• Provided material
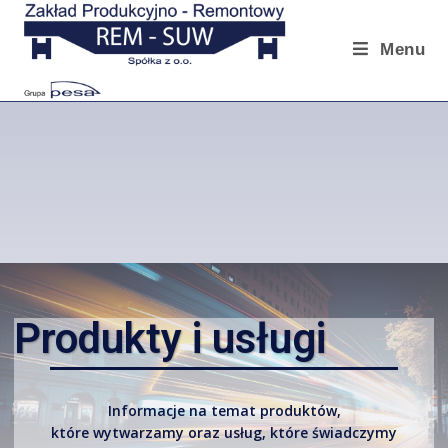
Menu
Produkty i usługi
Informacje na temat produktów,
które wytwarzamy oraz usług, które świadczymy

• Try it
Print the data word for word and omit the pictures.

• Answer to this problem
Menu
Produkty i usługi
Informacje na temat produktów,
które wytwarzamy oraz usług, które świadczymy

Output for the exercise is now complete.